Walk through Iceberg metadata contents by creating tables, modifying schema and write mode, and writing data in Spark

2025-01-25 iceberg spark snowflake

Apache Iceberg is an open table format that enables efficient processing of large amounts of data, and can be used by various systems such as Spark, Trino and Snowflake. In addition to ACID transaction, Schema Evolution, which allow you to change the table schema without rewriting the original data, and Time Travel, Hidden Partitioning, which does not rely on physical structures such as Hive’s day=xxxx/ and enables to do PARTITION BY logical values that are not included in the table, such as day(event_ts) and month(event_ts), allows queries such as “WHERE event_ts BETWEEN 2025-01-01 AND 2025-03-01” without being aware of the granularity of the partitions, and Partition evolution, which changes the granularity without breaking the query, can also be performed.

Creating tables

Using the docker-compose.yml from the Quickstart, you can easily try it out as it launches a Jupyter Notebook with Iceberg configured as Spark’s default catalog, along with MinIO, an S3-compatible storage.

spark.sparkContext.getConf().getAll()

'''
[('spark.sql.catalog.demo.s3.endpoint', 'http://minio:9000'),
 ('spark.sql.catalog.demo.warehouse', 's3://warehouse/wh/'),
 ('spark.sql.catalog.demo.io-impl', 'org.apache.iceberg.aws.s3.S3FileIO'),
 ('spark.sql.catalog.demo.uri', 'http://rest:8181'),
 ('spark.sql.catalog.demo.type', 'rest'),
 ('spark.sql.catalog.demo', 'org.apache.iceberg.spark.SparkCatalog')
 ('spark.sql.defaultCatalog', 'demo'),
 ...]
'''

Database and table operations can be performed using SQL.

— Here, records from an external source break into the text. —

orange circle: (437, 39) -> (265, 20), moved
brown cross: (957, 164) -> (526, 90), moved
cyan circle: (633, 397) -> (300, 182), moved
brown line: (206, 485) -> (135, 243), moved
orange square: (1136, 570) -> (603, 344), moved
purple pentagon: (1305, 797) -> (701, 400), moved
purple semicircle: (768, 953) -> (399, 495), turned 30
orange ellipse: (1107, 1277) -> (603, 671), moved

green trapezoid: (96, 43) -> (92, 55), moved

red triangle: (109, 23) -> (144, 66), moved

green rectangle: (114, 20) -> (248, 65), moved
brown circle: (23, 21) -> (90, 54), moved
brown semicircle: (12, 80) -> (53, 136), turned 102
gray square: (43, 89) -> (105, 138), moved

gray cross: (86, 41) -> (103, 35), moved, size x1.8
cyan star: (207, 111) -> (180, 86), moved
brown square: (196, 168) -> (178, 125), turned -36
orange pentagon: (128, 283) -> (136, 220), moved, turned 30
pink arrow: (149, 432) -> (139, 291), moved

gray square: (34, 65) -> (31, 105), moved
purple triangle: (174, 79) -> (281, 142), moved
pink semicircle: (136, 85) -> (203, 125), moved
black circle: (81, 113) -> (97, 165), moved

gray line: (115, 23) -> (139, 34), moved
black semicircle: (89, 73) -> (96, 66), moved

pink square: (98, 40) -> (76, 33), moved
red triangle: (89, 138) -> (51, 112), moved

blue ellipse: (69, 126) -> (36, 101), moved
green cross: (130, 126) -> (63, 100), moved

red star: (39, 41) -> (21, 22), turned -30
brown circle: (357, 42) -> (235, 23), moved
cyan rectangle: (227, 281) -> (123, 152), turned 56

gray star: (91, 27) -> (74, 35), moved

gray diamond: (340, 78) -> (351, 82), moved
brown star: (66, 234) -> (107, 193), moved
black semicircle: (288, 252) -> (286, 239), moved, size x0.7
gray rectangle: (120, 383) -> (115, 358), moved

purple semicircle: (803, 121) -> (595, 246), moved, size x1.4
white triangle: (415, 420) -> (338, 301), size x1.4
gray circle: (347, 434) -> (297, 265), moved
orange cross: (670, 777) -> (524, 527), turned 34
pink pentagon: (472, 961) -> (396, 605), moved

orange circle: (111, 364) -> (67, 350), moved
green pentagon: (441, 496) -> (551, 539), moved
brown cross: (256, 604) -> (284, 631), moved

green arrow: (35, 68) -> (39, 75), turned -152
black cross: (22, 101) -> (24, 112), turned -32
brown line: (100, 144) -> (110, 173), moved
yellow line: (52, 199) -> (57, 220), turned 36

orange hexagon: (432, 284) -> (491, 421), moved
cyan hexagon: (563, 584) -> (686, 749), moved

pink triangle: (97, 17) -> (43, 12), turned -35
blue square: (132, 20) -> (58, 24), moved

spark.sql("CREATE DATABASE IF NOT EXISTS testdb")
spark.sql("DROP TABLE IF EXISTS nyc.taxis")
df = spark.read.parquet("/home/iceberg/data/yellow_tripdata_2021-04.parquet")
df.write.saveAsTable("nyc.taxis")
spark.sql("DESCRIBE nyc.taxis").show()

'''
+--------------------+-------------+-------+
|            col_name|    data_type|comment|
+--------------------+-------------+-------+
|            VendorID|       bigint|   NULL|
|tpep_pickup_datetime|timestamp_ntz|   NULL|
|tpep_dropoff_date...|timestamp_ntz|   NULL|
|     passenger_count|       double|   NULL|
|       trip_distance|       double|   NULL|
|          RatecodeID|       double|   NULL|
|  store_and_fwd_flag|       string|   NULL|
|        PULocationID|       bigint|   NULL|
|        DOLocationID|       bigint|   NULL|
|        payment_type|       bigint|   NULL|
|         fare_amount|       double|   NULL|
|               extra|       double|   NULL|
|             mta_tax|       double|   NULL|
|          tip_amount|       double|   NULL|
|        tolls_amount|       double|   NULL|
|improvement_surch...|       double|   NULL|
|        total_amount|       double|   NULL|
|congestion_surcharge|       double|   NULL|
|         airport_fee|       double|   NULL|
+--------------------+-------------+-------+
'''

spark.sql("SELECT COUNT(*) as cnt FROM nyc.taxis").show()

'''
+-------+
|    cnt|
+-------+
|2171187|
+-------+
'''

Metadata layer file contents

Looking at MinIO, we can confirm it has the following directory structure. The access_key and secret for the MinIO Client can be obtained by logging into the WebUI with admin/password.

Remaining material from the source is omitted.